### EXERCISE GOAL
Write out the data that follows. Keep every character unchanged.

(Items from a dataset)

--- START ---

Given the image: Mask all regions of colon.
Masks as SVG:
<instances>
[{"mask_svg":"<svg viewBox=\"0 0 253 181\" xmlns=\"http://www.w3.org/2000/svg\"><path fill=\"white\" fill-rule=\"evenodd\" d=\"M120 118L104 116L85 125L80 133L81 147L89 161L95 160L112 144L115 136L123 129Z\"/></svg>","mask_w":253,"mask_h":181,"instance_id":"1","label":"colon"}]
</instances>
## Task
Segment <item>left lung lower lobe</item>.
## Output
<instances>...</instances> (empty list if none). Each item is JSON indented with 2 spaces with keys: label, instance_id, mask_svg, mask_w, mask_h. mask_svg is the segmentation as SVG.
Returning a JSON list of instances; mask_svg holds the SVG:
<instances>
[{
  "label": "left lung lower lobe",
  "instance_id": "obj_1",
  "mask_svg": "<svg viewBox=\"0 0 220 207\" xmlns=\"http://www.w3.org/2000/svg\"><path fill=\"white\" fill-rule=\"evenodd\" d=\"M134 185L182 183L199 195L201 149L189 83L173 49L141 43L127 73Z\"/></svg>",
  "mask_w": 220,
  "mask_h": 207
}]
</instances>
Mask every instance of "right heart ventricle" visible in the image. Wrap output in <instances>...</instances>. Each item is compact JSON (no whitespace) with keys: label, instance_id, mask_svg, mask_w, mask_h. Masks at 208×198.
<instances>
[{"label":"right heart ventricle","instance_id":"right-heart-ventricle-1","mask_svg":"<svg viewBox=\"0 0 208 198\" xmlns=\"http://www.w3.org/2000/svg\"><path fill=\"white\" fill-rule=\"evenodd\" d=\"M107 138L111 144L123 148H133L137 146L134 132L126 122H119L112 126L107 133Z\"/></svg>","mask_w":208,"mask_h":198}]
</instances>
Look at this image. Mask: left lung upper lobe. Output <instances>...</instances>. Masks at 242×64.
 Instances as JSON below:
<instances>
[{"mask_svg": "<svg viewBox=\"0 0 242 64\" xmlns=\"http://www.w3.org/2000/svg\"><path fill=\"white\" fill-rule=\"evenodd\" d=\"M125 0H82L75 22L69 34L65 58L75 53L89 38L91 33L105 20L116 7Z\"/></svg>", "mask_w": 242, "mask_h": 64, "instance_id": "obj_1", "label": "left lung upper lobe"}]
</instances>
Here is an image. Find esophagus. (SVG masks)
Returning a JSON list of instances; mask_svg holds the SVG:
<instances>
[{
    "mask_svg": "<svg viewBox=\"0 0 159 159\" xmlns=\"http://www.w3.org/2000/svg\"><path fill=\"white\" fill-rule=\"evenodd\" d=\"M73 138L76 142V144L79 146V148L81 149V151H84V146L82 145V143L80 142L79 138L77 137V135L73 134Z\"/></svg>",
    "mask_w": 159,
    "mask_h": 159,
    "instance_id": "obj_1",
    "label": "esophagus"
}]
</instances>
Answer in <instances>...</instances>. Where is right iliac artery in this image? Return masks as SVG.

--- END ---

### REPLY TO THE TASK
Given the image: Mask all regions of colon.
Masks as SVG:
<instances>
[{"mask_svg":"<svg viewBox=\"0 0 253 181\" xmlns=\"http://www.w3.org/2000/svg\"><path fill=\"white\" fill-rule=\"evenodd\" d=\"M120 118L104 116L85 125L80 133L81 147L89 161L95 160L112 144L115 136L123 129Z\"/></svg>","mask_w":253,"mask_h":181,"instance_id":"1","label":"colon"}]
</instances>
## Task
Segment <item>left lung lower lobe</item>.
## Output
<instances>...</instances> (empty list if none). Each item is JSON indented with 2 spaces with keys: label, instance_id, mask_svg, mask_w, mask_h. mask_svg is the segmentation as SVG.
Returning a JSON list of instances; mask_svg holds the SVG:
<instances>
[{
  "label": "left lung lower lobe",
  "instance_id": "obj_1",
  "mask_svg": "<svg viewBox=\"0 0 220 207\" xmlns=\"http://www.w3.org/2000/svg\"><path fill=\"white\" fill-rule=\"evenodd\" d=\"M134 185L182 183L199 195L201 149L189 83L173 49L141 43L127 73Z\"/></svg>",
  "mask_w": 220,
  "mask_h": 207
}]
</instances>
Mask every instance of "right heart ventricle" visible in the image. Wrap output in <instances>...</instances>. Each item is compact JSON (no whitespace) with keys: label, instance_id, mask_svg, mask_w, mask_h. Masks at 208×198.
<instances>
[{"label":"right heart ventricle","instance_id":"right-heart-ventricle-1","mask_svg":"<svg viewBox=\"0 0 208 198\" xmlns=\"http://www.w3.org/2000/svg\"><path fill=\"white\" fill-rule=\"evenodd\" d=\"M107 138L111 144L123 148H133L137 146L134 132L126 122H119L112 126L107 133Z\"/></svg>","mask_w":208,"mask_h":198}]
</instances>
Look at this image. Mask: left lung upper lobe. Output <instances>...</instances>. Masks at 242×64.
 Instances as JSON below:
<instances>
[{"mask_svg": "<svg viewBox=\"0 0 242 64\" xmlns=\"http://www.w3.org/2000/svg\"><path fill=\"white\" fill-rule=\"evenodd\" d=\"M125 0H82L75 22L69 34L65 58L75 53L89 38L91 33L105 20L116 7Z\"/></svg>", "mask_w": 242, "mask_h": 64, "instance_id": "obj_1", "label": "left lung upper lobe"}]
</instances>
Here is an image. Find esophagus. (SVG masks)
Returning a JSON list of instances; mask_svg holds the SVG:
<instances>
[{
    "mask_svg": "<svg viewBox=\"0 0 159 159\" xmlns=\"http://www.w3.org/2000/svg\"><path fill=\"white\" fill-rule=\"evenodd\" d=\"M73 138L76 142V144L79 146V148L81 149V151H84V146L82 145V143L80 142L79 138L77 137V135L73 134Z\"/></svg>",
    "mask_w": 159,
    "mask_h": 159,
    "instance_id": "obj_1",
    "label": "esophagus"
}]
</instances>
Answer in <instances>...</instances>. Where is right iliac artery in this image? Return masks as SVG.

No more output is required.